_LISTED RECORDS_:
────────────────────────────────────────

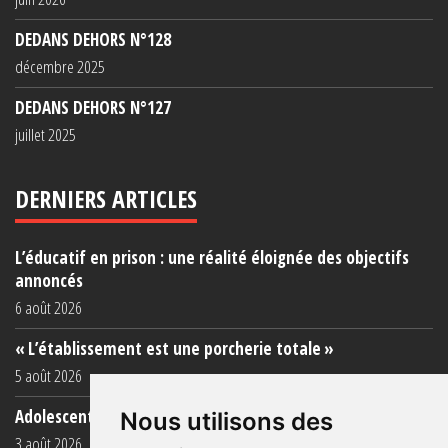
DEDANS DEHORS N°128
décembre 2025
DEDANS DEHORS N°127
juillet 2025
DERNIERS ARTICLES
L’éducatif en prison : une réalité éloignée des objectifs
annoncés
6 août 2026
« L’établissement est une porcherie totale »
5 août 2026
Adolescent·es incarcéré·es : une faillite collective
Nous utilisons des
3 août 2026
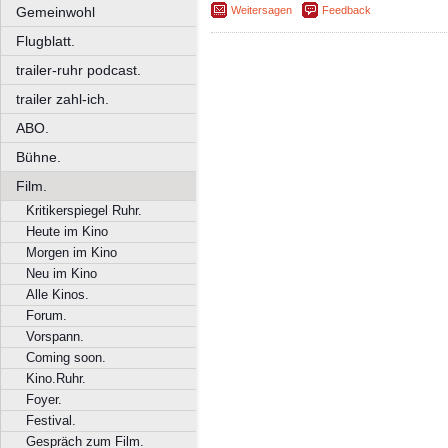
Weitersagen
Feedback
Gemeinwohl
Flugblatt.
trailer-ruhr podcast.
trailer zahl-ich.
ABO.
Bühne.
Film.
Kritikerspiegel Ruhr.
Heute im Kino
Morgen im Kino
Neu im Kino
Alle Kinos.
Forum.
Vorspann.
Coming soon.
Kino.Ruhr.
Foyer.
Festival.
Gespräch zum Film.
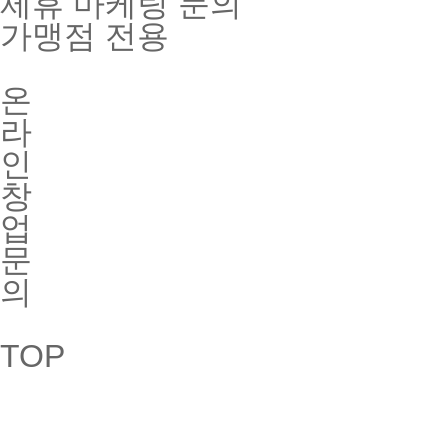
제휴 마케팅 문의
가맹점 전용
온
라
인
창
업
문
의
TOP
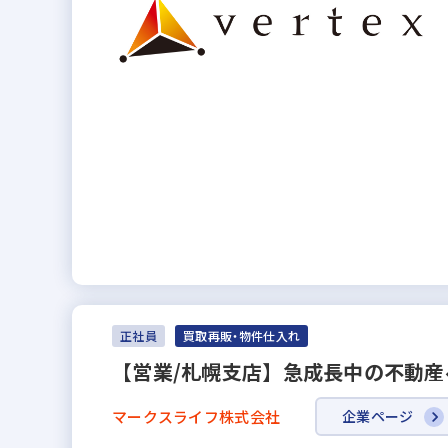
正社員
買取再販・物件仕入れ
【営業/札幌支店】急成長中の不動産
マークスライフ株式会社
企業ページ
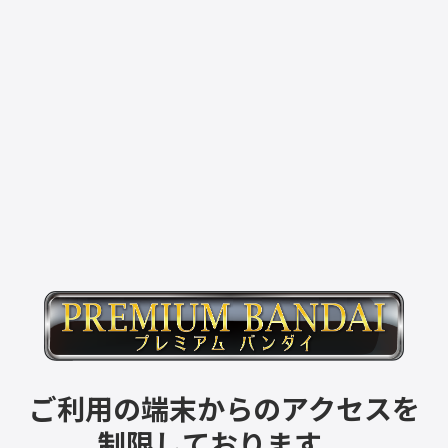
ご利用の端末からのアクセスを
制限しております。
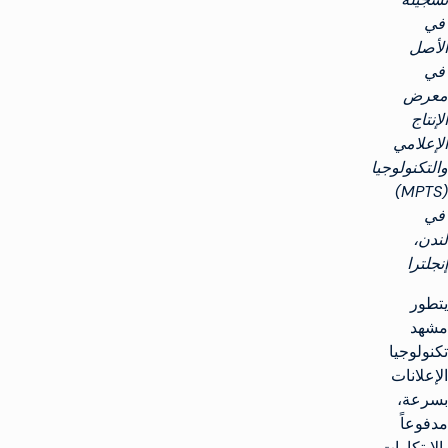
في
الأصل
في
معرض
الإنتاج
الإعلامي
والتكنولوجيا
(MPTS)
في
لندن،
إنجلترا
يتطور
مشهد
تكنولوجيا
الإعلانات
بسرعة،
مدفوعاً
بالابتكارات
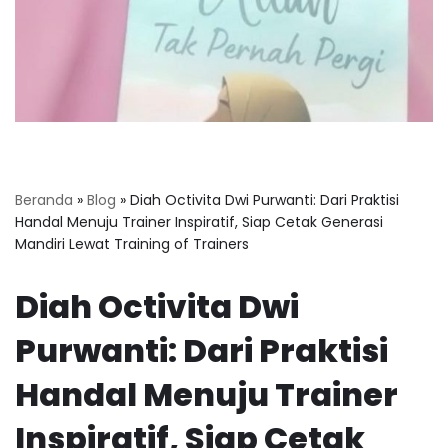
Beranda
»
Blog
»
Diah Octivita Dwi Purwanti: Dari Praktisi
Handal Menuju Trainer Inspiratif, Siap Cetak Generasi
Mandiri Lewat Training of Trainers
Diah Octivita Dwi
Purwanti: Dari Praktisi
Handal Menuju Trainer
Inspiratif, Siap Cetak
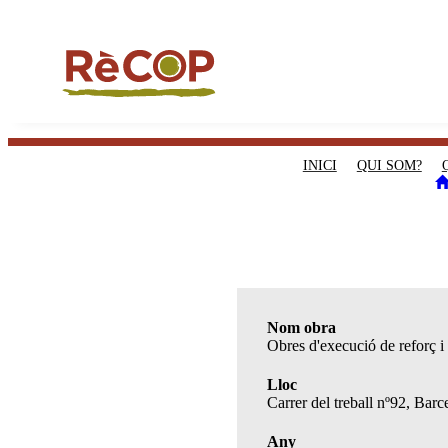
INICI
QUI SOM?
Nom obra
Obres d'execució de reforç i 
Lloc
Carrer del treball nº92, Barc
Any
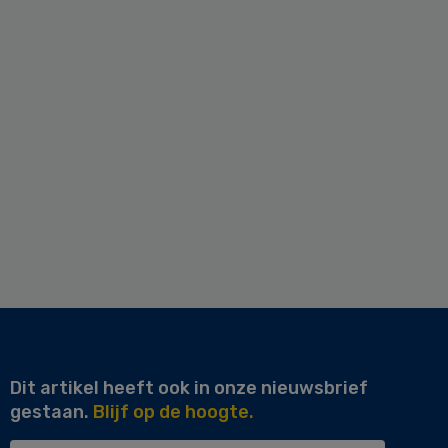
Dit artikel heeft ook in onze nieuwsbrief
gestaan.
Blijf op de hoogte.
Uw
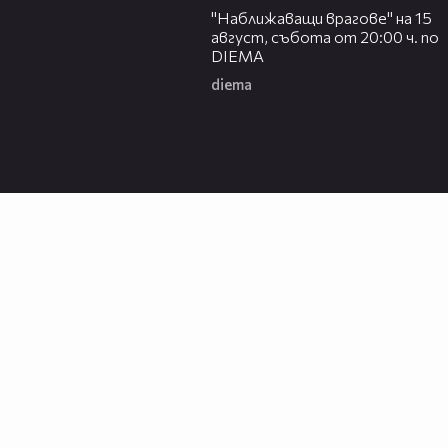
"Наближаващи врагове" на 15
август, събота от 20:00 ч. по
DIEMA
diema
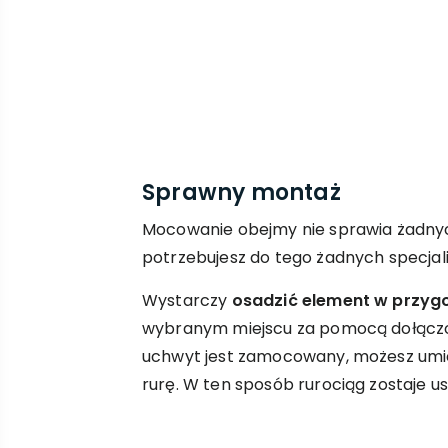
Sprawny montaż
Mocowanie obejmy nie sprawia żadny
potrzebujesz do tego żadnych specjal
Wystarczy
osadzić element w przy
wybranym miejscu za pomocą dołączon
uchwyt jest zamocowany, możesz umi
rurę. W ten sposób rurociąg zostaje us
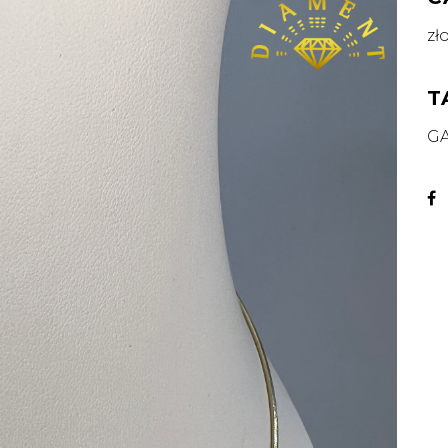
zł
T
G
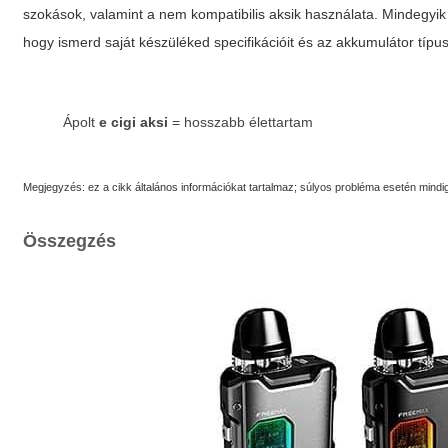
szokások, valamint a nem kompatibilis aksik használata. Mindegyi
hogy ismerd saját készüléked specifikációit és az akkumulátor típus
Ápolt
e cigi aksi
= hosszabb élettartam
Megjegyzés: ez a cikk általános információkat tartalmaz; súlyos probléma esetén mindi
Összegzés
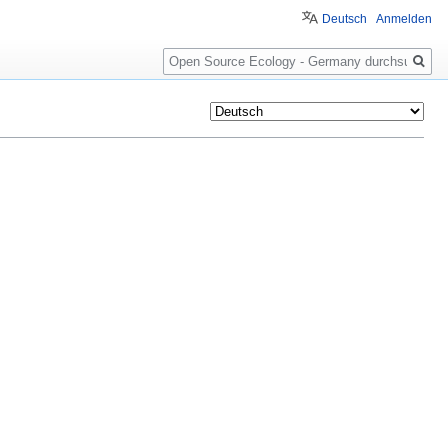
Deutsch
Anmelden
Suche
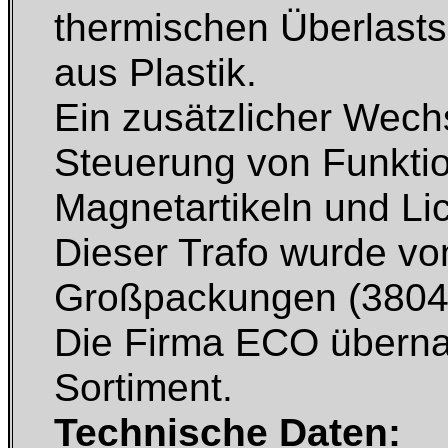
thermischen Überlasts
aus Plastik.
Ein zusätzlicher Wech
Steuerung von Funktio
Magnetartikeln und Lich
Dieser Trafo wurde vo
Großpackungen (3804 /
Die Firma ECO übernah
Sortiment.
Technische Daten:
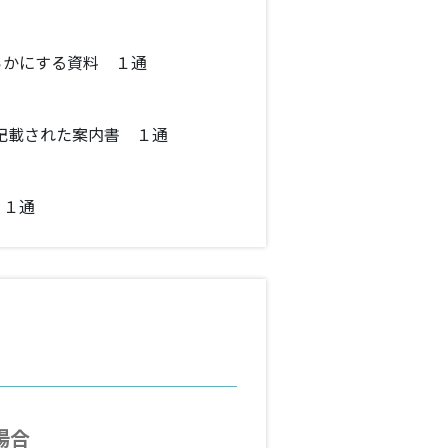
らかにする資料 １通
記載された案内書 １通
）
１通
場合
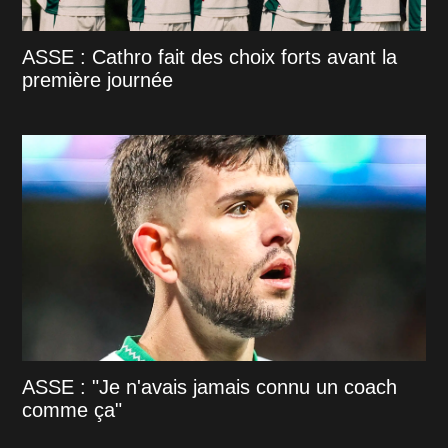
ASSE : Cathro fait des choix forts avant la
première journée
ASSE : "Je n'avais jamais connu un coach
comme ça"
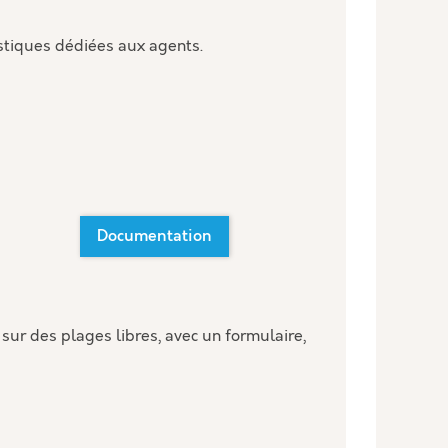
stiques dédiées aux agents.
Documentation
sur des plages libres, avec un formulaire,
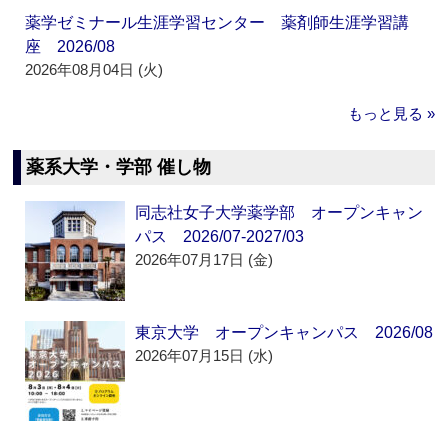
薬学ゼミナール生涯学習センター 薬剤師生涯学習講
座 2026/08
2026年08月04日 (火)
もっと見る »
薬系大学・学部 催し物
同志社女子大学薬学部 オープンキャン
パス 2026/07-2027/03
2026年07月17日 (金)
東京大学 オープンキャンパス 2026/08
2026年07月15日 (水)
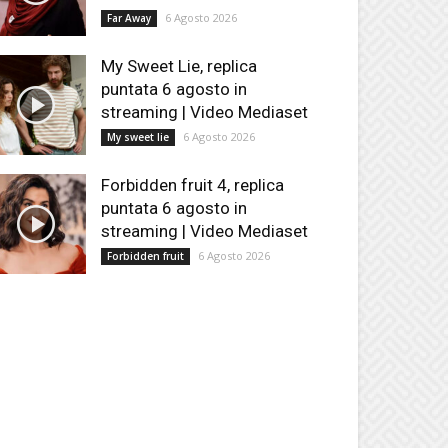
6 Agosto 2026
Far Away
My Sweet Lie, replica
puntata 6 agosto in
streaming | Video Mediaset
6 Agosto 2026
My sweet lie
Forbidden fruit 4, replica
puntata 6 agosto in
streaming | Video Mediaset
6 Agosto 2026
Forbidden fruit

────────────────────────────────────────

_BRIEF_: Type out each line of the records above exactly, skipping any pictures.

_ANSWER TO THE PROBLEM_:
DEDANS DEHORS N°128
décembre 2025
DEDANS DEHORS N°127
juillet 2025
DERNIERS ARTICLES
L’éducatif en prison : une réalité éloignée des objectifs
annoncés
6 août 2026
« L’établissement est une porcherie totale »
5 août 2026
Adolescent·es incarcéré·es : une faillite collective
Nous utilisons des
3 août 2026
Weitersagen
Feedback
Gemeinwohl
Flugblatt.
trailer-ruhr podcast.
trailer zahl-ich.
ABO.
Bühne.
Film.
Kritikerspiegel Ruhr.
Heute im Kino
Morgen im Kino
Neu im Kino
Alle Kinos.
Forum.
Vorspann.
Coming soon.
Kino.Ruhr.
Foyer.
Festival.
Gespräch zum Film.
제휴 마케팅 문의
가맹점 전용
온
라
인
창
업
문
의
TOP
正社員
買取再販・物件仕入れ
【営業/札幌支店】急成長中の不動産
マークスライフ株式会社
企業ページ
ご利用の端末からのアクセスを
制限しております。
في
الأصل
في
معرض
الإنتاج
الإعلامي
والتكنولوجيا
(MPTS)
في
لندن،
إنجلترا
يتطور
مشهد
تكنولوجيا
الإعلانات
بسرعة،
مدفوعاً
بالابتكارات
Beranda
»
Blog
»
Diah Octivita Dwi Purwanti: Dari Praktisi
Handal Menuju Trainer Inspiratif, Siap Cetak Generasi
Mandiri Lewat Training of Trainers
Diah Octivita Dwi
Purwanti: Dari Praktisi
Handal Menuju Trainer
Inspiratif, Siap Cetak
INICI
QUI SOM?
Nom obra
Obres d'execució de reforç i 
Lloc
Carrer del treball nº92, Barc
Any
Dit artikel heeft ook in onze nieuwsbrief
gestaan.
Blijf op de hoogte.
Uw
"Наближаващи врагове" на 15
август, събота от 20:00 ч. по
DIEMA
diema
Sprawny montaż
Mocowanie obejmy nie sprawia żadny
potrzebujesz do tego żadnych specjal
Wystarczy
osadzić element w przy
wybranym miejscu za pomocą dołączon
uchwyt jest zamocowany, możesz umi
rurę. W ten sposób rurociąg zostaje us
zł
T
G
szokások, valamint a nem kompatibilis aksik használata. Mindegyi
hogy ismerd saját készüléked specifikációit és az akkumulátor típus
Ápolt
e cigi aksi
= hosszabb élettartam
Megjegyzés: ez a cikk általános információkat tartalmaz; súlyos probléma esetén mindi
Összegzés
Deutsch
Anmelden
Suche
thermischen Überlasts
aus Plastik.
Ein zusätzlicher Wech
Steuerung von Funktio
Magnetartikeln und Lich
Dieser Trafo wurde vo
Großpackungen (3804 /
Die Firma ECO übernah
Sortiment.
Technische Daten:
らかにする資料 １通
記載された案内書 １通
）
１通
場合
ASSE : Cathro fait des choix forts avant la
première journée
ASSE : "Je n'avais jamais connu un coach
comme ça"
stiques dédiées aux agents.
Documentation
sur des plages libres, avec un formulaire,
薬学ゼミナール生涯学習センター 薬剤師生涯学習講
座 2026/08
2026年08月04日 (火)
もっと見る »
薬系大学・学部 催し物
同志社女子大学薬学部 オープンキャン
パス 2026/07-2027/03
2026年07月17日 (金)
東京大学 オープンキャンパス 2026/08
2026年07月15日 (水)
6 Agosto 2026
Far Away
My Sweet Lie, replica
puntata 6 agosto in
streaming | Video Mediaset
6 Agosto 2026
My sweet lie
Forbidden fruit 4, replica
puntata 6 agosto in
streaming | Video Mediaset
6 Agosto 2026
Forbidden fruit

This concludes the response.